How to Improve Stamina for Soccer
8 min read · Updated June 8, 2026
Improving stamina for soccer means training your body to recover quickly between high-intensity efforts, so your sprint speed and decision-making hold up in the final twenty minutes. It is less about running endless laps and more about building a strong aerobic engine and then teaching it to repeat hard efforts.
Stamina is recovery, not just distance
Players who 'run out of gas' rarely lack the ability to jog — they lack the ability to recover between sprints. That recovery is powered by your aerobic system, which is why building VO2 max is the most direct route to lasting the full 90.

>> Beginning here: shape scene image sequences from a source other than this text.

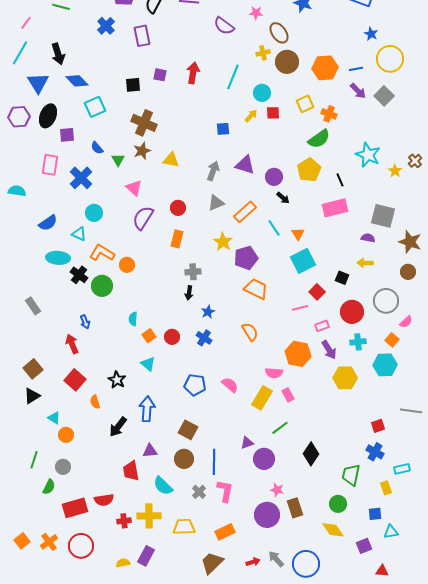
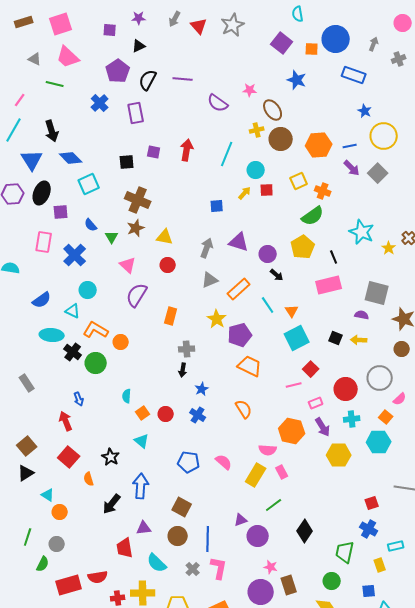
red circle: (178, 208) -> (168, 265), moved
black square: (342, 278) -> (336, 338), moved

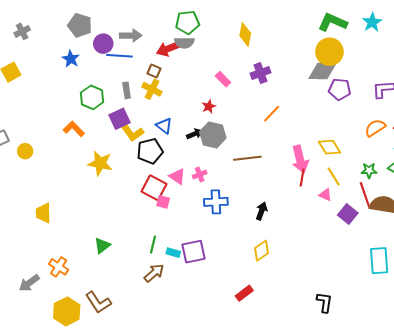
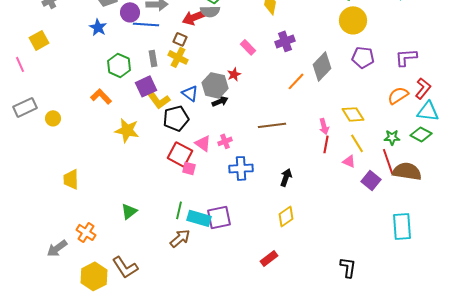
gray diamond: (322, 71) -> (322, 66), moved, turned -48
gray hexagon: (213, 135) -> (215, 85), moved
pink arrow: (300, 159) -> (324, 126), size x0.6
cyan rectangle: (173, 253) -> (199, 218), size x1.6

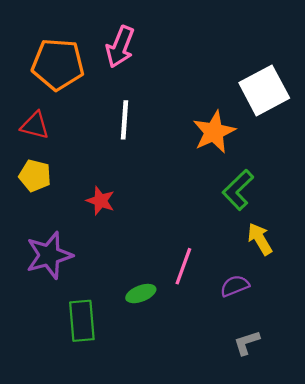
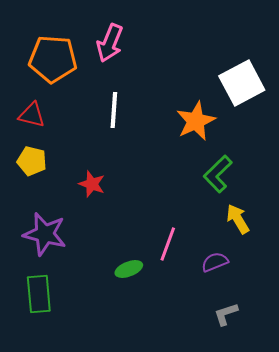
purple star: (49, 255) -> (45, 234), turned 30
green rectangle: (82, 321) -> (39, 294), moved

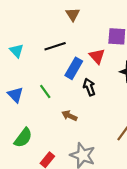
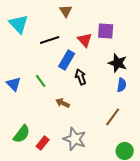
cyan triangle: (17, 51) -> (19, 24), moved, size x1.5
red triangle: (97, 56) -> (85, 40), moved
green semicircle: (23, 138) -> (22, 134), moved

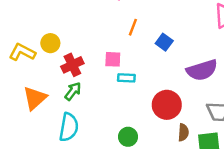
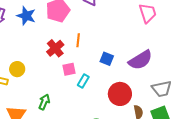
blue square: (164, 42) -> (107, 59), moved
red cross: (72, 65) -> (55, 48), moved
cyan rectangle: (126, 78) -> (83, 81), turned -48

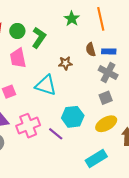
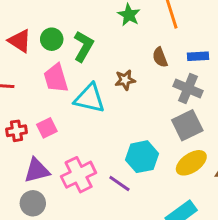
blue rectangle: (109, 51) -> (198, 56), moved
cyan triangle: (46, 85) -> (90, 98), moved
gray square: (106, 98) -> (187, 125), size x1.5

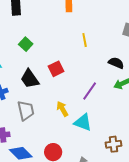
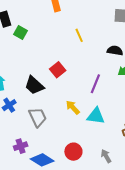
green square: (26, 44) -> (21, 33), moved

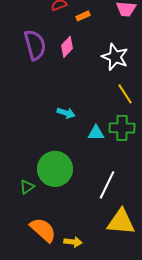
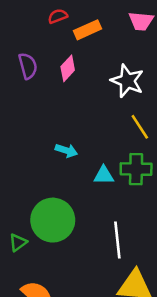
orange rectangle: (83, 16) -> (88, 30), size x1.5
purple semicircle: (35, 45) -> (28, 66), size x0.7
white line: (107, 185) -> (117, 240), turned -32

Once the engine is bigger, you train it to do match-specific work: repeated sprints, small-sided games, and intervals that mimic the stop-start rhythm of a real game.
The drill: play with pace
Fartlek — Swedish for 'speed play' — is one of the most enjoyable and effective stamina builders because it mirrors a match's unpredictable rhythm: cruise, surge, recover, surge again. It blends aerobic base and higher-intensity efforts in a single, low-pressure run.
Fartlek 20
Aerobic base + the ability to surge and recover repeatedly
How to do it
- 1Jog easily for 3–4 minutes to warm up into the run.
- 2Surge to a hard pace for 30–60 seconds — pick a landmark to run to.
- 3Drop back to an easy jog until your breathing fully recovers.
- 4Repeat the surge/recover pattern for 20 minutes total, then cool down.
Coaching cues
- Vary the surge lengths so your body learns to recover from all of them.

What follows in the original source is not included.